Work task: Beginning with the line that has "insights on the" and ending with the line that has "roducts from partner", retype the entries below exactly, except for the pictures.

Supplied entries:
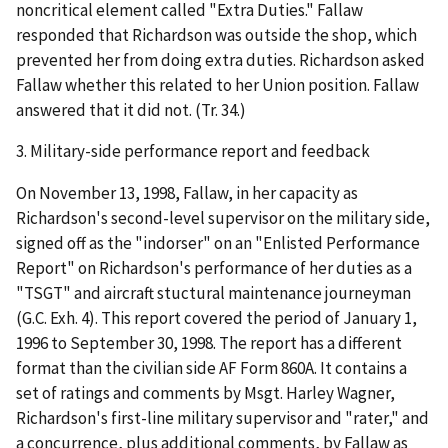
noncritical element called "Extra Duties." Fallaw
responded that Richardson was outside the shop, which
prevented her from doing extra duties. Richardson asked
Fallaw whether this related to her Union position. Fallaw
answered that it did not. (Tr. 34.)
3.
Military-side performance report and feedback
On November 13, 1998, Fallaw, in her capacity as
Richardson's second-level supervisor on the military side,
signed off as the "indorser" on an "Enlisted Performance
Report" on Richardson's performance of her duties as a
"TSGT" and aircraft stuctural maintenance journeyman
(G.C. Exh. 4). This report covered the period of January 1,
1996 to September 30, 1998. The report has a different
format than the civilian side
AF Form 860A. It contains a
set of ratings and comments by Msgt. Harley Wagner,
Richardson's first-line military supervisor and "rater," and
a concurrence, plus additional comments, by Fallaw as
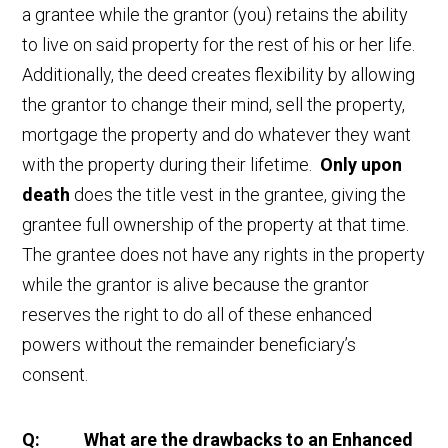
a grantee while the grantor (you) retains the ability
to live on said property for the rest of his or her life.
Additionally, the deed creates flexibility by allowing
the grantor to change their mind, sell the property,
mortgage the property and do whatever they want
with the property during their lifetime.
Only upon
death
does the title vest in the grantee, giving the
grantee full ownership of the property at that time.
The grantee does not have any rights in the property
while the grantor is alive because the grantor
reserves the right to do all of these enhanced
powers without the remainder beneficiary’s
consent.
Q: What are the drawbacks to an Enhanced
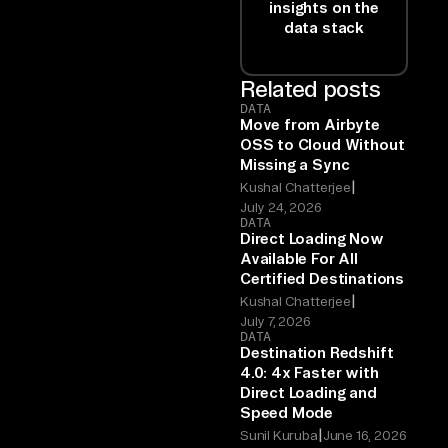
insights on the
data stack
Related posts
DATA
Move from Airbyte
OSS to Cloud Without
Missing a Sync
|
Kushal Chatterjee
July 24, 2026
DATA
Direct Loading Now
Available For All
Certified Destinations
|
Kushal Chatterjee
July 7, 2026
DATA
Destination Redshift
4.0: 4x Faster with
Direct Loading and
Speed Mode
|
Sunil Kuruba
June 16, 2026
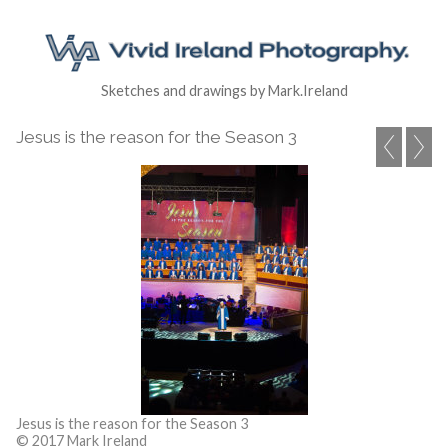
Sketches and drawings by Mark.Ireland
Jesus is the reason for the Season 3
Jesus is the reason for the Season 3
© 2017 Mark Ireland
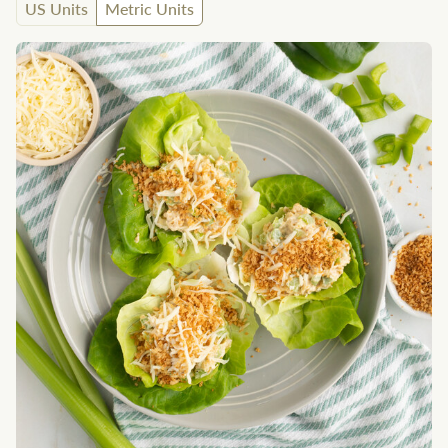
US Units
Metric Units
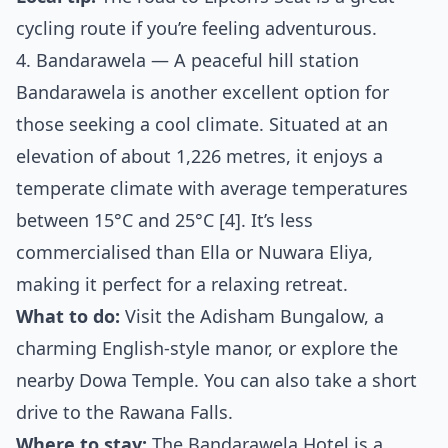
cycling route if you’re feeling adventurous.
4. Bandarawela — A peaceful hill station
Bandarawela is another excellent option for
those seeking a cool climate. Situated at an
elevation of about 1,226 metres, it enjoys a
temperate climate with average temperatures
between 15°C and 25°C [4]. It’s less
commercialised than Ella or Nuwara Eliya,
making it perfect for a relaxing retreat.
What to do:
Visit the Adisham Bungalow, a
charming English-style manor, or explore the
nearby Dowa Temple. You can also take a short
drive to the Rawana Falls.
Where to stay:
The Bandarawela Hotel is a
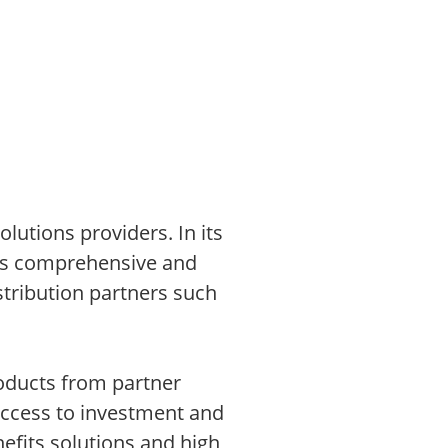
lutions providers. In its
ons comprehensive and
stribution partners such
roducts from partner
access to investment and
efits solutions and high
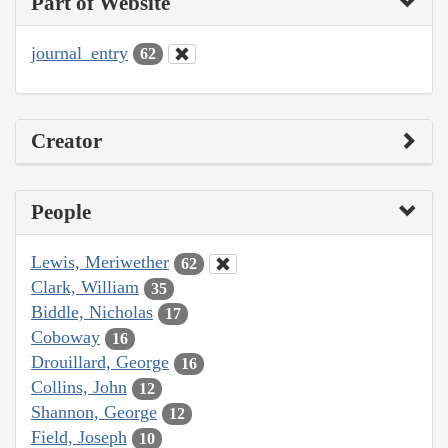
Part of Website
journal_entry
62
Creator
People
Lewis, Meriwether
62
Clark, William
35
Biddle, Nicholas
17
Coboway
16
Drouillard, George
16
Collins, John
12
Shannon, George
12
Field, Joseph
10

Result of the exercise:
insights on the
data stack
Related posts
DATA
Move from Airbyte
OSS to Cloud Without
Missing a Sync
|
Kushal Chatterjee
July 24, 2026
DATA
Direct Loading Now
Available For All
Certified Destinations
|
Kushal Chatterjee
July 7, 2026
DATA
Destination Redshift
4.0: 4x Faster with
Direct Loading and
Speed Mode
|
Sunil Kuruba
June 16, 2026
Sketches and drawings by Mark.Ireland
Jesus is the reason for the Season 3
Jesus is the reason for the Season 3
© 2017 Mark Ireland
US Units
Metric Units
cycling route if you’re feeling adventurous.
4. Bandarawela — A peaceful hill station
Bandarawela is another excellent option for
those seeking a cool climate. Situated at an
elevation of about 1,226 metres, it enjoys a
temperate climate with average temperatures
between 15°C and 25°C [4]. It’s less
commercialised than Ella or Nuwara Eliya,
making it perfect for a relaxing retreat.
What to do:
Visit the Adisham Bungalow, a
charming English-style manor, or explore the
nearby Dowa Temple. You can also take a short
drive to the Rawana Falls.
Where to stay:
The Bandarawela Hotel is a
lutions providers. In its
ons comprehensive and
stribution partners such
roducts from partner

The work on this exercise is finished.